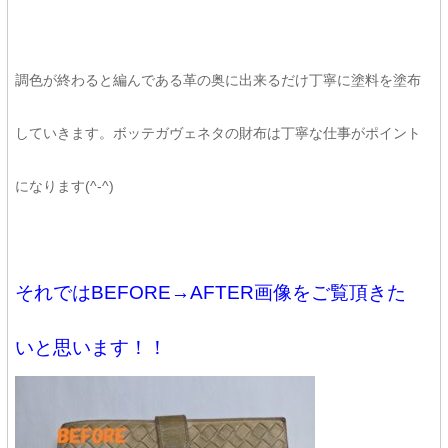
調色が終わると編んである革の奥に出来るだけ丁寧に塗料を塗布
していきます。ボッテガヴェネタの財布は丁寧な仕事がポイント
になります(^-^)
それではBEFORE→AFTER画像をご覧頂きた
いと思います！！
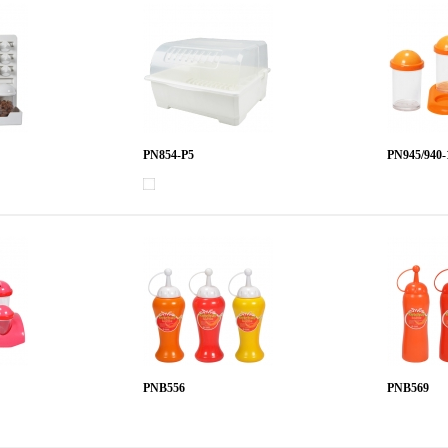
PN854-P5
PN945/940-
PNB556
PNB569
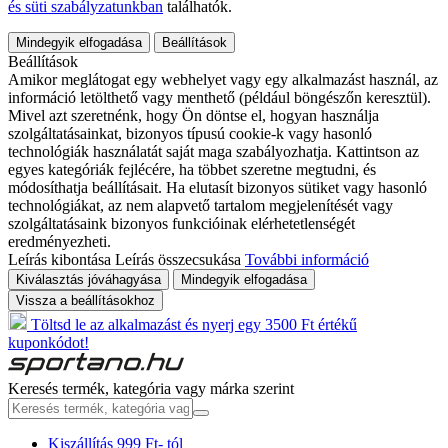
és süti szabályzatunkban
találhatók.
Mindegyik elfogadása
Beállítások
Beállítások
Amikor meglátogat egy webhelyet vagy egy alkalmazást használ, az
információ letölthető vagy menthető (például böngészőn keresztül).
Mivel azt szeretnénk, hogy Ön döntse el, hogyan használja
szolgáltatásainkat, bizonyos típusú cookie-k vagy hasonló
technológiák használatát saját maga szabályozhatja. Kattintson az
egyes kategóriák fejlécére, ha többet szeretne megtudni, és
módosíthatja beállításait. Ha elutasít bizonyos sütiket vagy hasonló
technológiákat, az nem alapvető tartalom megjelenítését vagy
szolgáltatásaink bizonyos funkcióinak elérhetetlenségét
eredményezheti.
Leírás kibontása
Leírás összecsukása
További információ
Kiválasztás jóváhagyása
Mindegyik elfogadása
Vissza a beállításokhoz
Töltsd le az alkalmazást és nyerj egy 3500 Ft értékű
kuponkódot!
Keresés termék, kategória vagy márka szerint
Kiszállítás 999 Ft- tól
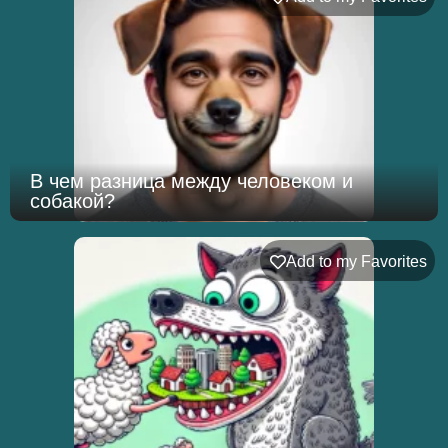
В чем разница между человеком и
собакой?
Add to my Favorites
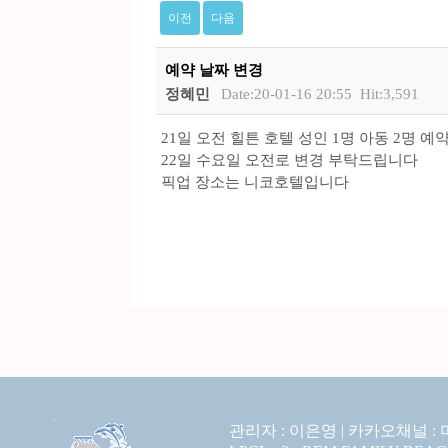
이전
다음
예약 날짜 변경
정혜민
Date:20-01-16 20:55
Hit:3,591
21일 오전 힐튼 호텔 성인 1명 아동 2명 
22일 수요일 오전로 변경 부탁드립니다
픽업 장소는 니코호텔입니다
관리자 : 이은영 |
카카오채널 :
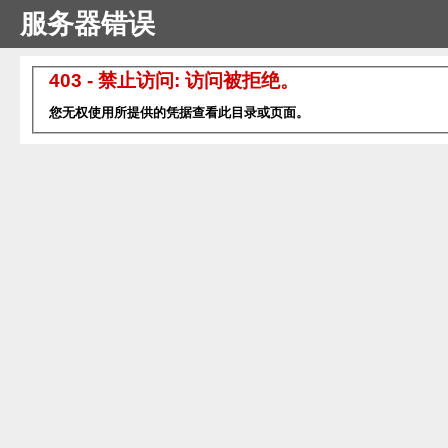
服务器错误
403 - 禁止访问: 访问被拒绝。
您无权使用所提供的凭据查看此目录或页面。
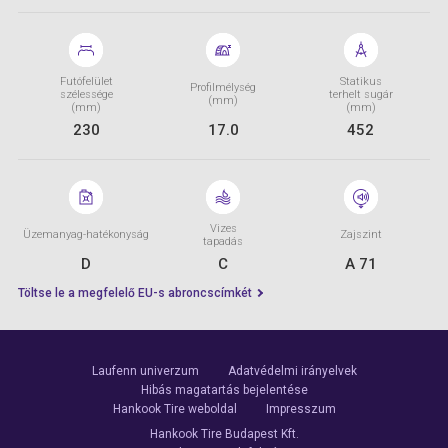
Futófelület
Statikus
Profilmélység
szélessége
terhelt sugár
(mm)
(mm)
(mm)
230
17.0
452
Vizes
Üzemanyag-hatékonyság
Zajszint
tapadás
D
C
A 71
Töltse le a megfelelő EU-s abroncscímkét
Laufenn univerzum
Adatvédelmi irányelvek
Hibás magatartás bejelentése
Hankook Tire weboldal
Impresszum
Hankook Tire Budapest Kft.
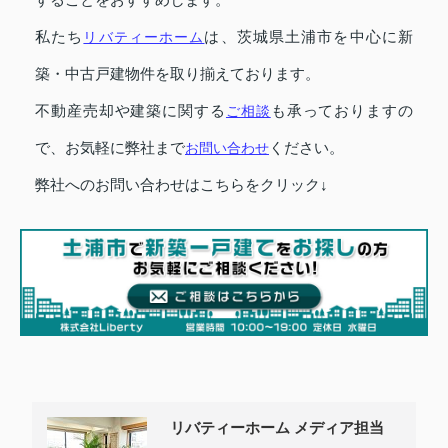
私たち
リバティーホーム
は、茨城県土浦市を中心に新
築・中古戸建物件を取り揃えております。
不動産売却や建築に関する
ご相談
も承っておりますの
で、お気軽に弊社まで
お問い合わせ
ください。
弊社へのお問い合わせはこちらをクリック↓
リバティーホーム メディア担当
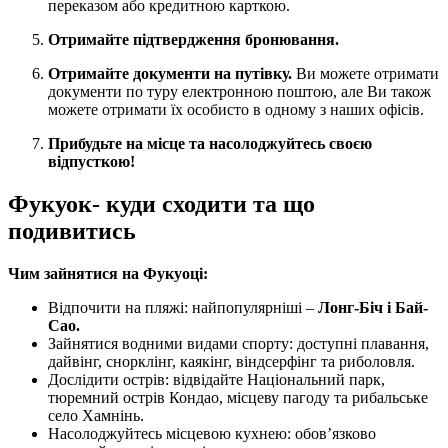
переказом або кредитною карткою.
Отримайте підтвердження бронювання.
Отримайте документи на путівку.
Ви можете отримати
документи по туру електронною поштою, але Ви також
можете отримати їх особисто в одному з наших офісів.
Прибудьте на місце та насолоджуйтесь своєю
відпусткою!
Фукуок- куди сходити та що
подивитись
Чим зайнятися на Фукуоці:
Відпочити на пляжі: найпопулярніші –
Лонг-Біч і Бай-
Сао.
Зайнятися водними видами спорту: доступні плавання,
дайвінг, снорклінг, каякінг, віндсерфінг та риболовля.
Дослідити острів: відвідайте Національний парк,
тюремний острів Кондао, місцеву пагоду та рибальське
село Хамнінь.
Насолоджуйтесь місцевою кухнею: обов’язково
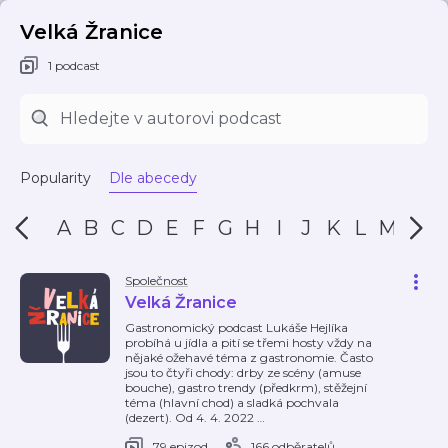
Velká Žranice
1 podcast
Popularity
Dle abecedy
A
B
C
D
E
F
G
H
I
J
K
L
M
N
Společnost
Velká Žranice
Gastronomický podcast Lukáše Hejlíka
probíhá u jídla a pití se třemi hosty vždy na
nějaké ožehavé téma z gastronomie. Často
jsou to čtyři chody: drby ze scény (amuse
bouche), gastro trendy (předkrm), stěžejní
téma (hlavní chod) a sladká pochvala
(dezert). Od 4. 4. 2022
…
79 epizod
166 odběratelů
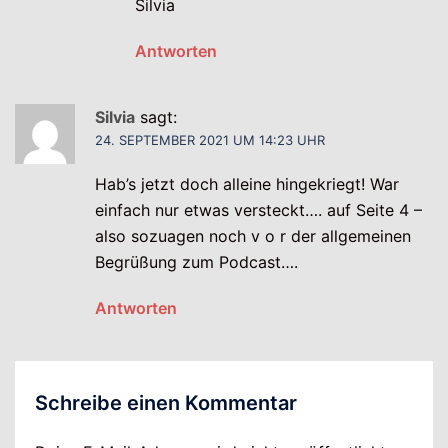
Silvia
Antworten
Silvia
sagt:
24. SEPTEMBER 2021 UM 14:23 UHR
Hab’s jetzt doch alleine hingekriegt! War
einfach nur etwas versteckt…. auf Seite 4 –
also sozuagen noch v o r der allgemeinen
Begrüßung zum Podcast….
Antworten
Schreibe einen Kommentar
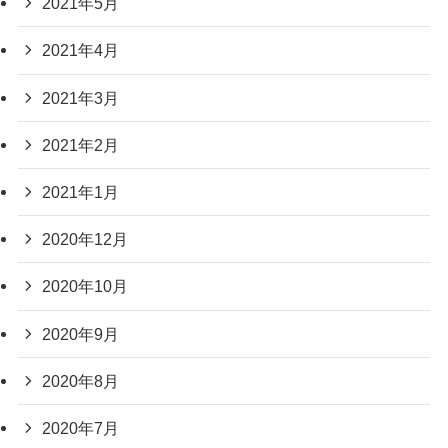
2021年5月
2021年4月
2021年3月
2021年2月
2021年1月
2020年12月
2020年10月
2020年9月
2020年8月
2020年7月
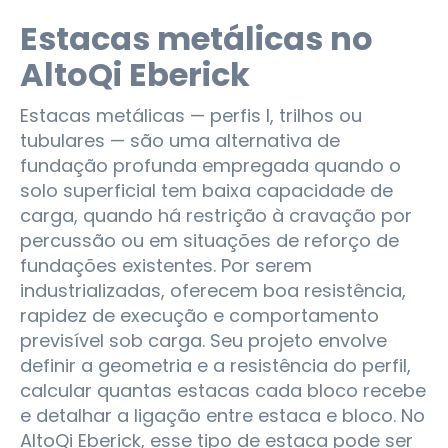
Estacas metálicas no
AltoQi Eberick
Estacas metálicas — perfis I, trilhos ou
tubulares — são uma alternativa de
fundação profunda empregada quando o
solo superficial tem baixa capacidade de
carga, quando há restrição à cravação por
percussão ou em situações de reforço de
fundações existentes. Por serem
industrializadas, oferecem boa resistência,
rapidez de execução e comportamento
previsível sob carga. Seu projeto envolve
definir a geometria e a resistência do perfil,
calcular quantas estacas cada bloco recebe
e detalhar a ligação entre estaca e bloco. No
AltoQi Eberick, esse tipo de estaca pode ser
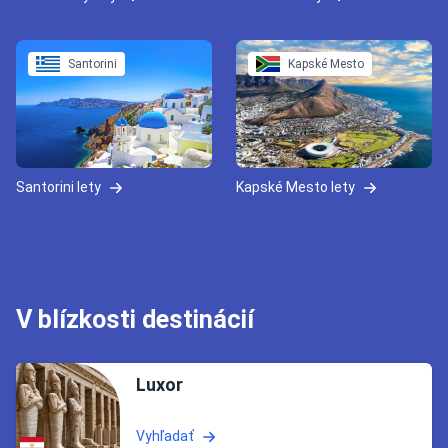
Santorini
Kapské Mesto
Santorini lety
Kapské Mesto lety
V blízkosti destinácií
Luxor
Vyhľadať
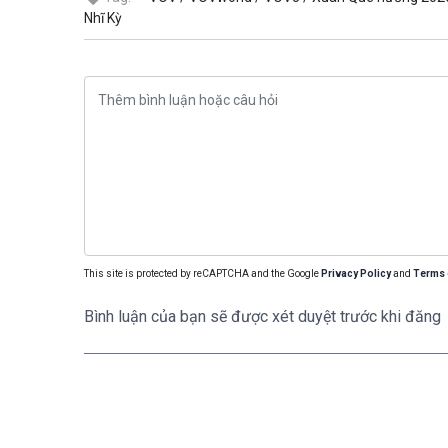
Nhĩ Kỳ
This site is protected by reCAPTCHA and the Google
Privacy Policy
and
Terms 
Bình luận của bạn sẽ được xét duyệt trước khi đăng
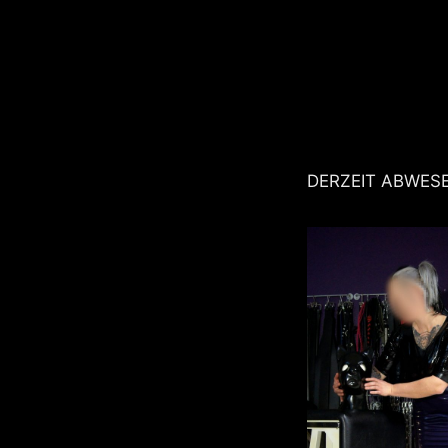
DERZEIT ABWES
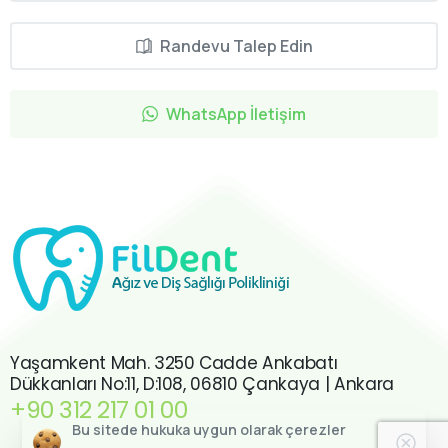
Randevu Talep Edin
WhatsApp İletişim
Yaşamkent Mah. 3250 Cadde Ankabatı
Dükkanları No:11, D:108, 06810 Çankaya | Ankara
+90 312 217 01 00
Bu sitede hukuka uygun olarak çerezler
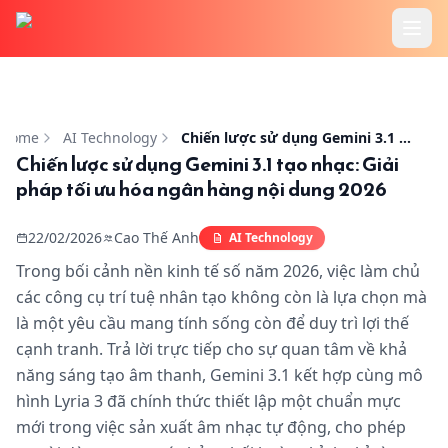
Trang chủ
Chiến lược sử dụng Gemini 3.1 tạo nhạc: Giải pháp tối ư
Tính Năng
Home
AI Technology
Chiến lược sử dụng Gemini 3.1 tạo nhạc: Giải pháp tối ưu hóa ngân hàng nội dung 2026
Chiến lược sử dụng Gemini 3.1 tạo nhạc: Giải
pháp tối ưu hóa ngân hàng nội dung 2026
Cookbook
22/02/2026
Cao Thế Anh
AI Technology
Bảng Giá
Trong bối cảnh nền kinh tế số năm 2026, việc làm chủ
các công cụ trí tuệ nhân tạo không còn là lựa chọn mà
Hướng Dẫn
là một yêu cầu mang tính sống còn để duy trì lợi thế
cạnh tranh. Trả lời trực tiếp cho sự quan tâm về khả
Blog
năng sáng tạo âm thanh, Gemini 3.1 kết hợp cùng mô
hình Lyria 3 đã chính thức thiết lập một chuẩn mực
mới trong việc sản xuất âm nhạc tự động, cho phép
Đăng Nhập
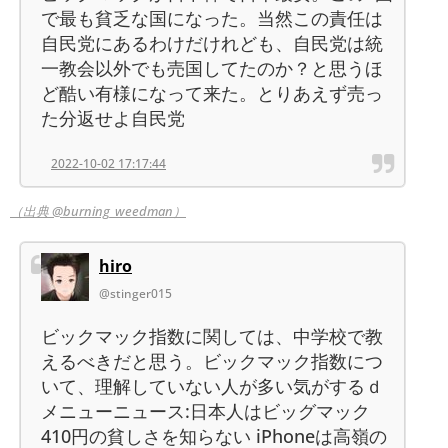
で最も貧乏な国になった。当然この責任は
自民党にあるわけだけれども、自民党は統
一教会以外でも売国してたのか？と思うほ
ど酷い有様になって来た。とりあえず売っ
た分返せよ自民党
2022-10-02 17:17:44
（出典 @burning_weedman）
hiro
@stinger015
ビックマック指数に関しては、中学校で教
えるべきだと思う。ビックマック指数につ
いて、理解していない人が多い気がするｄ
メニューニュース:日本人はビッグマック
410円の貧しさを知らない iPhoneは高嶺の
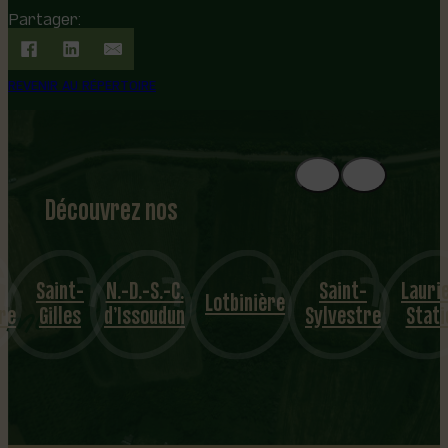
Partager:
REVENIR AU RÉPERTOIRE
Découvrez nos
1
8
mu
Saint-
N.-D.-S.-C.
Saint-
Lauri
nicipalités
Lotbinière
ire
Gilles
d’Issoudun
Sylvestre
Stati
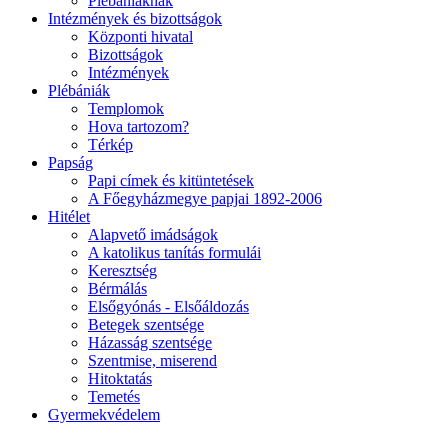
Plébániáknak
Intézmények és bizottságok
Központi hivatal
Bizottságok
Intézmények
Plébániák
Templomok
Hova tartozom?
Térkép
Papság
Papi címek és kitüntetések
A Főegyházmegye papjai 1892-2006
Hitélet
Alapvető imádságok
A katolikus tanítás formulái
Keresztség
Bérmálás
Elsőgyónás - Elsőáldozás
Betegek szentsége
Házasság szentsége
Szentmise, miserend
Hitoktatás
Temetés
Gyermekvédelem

+++

Task brief -
Say how many lines of the listing above include the word "dụng", and give no other text.

Output below -
3